Charlie Naughton and Jimmy Gold - a pair of slapstick comics who, for two decades, had been an integral part of the London pantomime scene. Although they were ten years older than the other members of The Gang, their humour blended incredibly well with Nervo and Knox and Charlie's incredible mastery of the art of double-talk is something that will not be forgotten by everyone who knew him.
Then there was a pair of comics who had worked with a variety of other partners before they eventually came together for the very first time with that great music hall star of the 1920s Florrie Ford - Bud Flanagan and Chesney Allen.
Three double acts - but there was someone else too! A man who started his show business life a serious juggler and was later described often by fellow comics simply as "The funniest man in the World". A man who did more to ruin the french language than any cheap Cognac - 'Monsewer' Eddie Gray.
Together they became a real comedy phenomenon, packing theatres and also appearing in a number of films.
'Crazy' was what they were!
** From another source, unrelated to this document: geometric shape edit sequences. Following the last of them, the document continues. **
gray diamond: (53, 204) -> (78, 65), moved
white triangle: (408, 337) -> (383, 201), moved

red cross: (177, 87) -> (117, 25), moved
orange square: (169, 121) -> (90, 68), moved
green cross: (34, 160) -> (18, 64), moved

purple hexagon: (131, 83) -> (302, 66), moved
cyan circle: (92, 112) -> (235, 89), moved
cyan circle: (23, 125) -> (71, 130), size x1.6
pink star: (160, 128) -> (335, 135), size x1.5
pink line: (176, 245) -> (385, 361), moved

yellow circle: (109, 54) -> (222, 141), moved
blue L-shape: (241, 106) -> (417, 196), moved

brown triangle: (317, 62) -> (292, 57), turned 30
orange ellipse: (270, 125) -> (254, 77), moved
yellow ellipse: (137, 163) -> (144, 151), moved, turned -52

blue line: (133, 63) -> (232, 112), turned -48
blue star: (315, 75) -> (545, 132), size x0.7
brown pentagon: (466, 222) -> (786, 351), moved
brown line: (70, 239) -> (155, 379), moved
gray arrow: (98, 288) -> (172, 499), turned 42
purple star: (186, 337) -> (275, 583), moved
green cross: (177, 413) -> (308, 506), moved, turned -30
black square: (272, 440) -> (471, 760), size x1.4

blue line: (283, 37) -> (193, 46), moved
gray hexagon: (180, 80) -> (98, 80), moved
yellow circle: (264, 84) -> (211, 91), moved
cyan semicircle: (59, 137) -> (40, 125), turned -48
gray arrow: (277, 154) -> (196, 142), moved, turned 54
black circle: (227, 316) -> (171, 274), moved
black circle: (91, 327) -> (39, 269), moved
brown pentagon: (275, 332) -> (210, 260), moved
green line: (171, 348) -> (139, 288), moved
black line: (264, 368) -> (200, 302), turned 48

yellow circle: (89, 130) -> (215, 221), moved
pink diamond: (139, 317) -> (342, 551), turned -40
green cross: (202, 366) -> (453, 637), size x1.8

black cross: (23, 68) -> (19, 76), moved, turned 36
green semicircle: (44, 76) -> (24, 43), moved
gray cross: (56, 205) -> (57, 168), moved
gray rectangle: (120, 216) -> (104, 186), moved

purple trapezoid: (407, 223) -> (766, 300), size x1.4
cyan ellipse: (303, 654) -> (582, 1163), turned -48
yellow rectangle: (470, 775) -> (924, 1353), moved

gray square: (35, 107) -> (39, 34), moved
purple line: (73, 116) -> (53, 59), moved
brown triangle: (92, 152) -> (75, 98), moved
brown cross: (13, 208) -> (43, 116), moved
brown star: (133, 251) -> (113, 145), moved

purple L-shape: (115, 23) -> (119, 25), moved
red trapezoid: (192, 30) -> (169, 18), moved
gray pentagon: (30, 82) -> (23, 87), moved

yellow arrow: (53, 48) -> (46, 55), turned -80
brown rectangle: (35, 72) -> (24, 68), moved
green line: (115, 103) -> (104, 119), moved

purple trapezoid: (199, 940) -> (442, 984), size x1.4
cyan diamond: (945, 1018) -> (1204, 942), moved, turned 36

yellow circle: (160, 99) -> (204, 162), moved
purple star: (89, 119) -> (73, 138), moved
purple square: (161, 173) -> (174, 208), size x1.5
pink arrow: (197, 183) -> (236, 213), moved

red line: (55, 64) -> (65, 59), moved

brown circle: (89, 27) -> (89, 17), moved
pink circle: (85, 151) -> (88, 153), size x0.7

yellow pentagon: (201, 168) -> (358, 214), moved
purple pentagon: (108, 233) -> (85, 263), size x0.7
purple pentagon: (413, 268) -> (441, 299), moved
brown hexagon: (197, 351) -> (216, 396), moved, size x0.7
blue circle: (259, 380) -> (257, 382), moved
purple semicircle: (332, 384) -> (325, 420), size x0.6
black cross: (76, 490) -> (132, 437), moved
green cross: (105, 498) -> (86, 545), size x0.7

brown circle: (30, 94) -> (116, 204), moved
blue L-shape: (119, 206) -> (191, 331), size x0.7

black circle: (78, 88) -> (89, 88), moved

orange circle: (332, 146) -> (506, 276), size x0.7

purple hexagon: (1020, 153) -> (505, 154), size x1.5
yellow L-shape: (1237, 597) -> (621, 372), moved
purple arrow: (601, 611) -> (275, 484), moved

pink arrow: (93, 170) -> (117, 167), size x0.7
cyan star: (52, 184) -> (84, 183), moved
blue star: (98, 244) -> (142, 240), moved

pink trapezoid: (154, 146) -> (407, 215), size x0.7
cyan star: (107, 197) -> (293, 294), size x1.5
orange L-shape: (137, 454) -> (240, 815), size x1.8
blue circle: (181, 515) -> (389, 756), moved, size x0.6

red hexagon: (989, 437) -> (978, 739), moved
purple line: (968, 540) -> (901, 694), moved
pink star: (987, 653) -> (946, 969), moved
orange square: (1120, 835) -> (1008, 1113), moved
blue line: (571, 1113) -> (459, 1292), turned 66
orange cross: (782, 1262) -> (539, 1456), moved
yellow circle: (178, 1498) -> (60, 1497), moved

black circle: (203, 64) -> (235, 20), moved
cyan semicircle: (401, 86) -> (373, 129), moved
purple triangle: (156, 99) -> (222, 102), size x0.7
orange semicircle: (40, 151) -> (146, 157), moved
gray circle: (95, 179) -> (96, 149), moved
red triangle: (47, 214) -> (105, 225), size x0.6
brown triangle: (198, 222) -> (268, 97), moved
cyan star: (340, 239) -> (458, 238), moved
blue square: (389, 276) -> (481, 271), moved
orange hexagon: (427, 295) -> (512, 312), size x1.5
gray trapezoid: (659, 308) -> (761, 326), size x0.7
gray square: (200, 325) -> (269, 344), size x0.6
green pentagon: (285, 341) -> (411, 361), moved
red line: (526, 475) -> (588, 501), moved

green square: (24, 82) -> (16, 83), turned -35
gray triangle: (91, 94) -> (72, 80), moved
Their antics combining verbal gymnastics with farce and elaborate physical comedy and accompanied by slapstick and, usually, custard pies.
Off stage too they developed an infamous reputation as practical jokers, and played many pranks on one another and fellow guest stars; hoaxes that ranged from the harmless to the cruel and, on some occasions, the downright dangerous.
The team remained hugely popular for many years, Flanagan in particular being adored by the British public. It was an obvious idea to bring them to TV, and at least two of their first seven television shows featured extracts from a Crazy Gang theatre production, Jokers Wild, which Jack Hylton had mounted at the Victoria Palace in London since the end of 1954.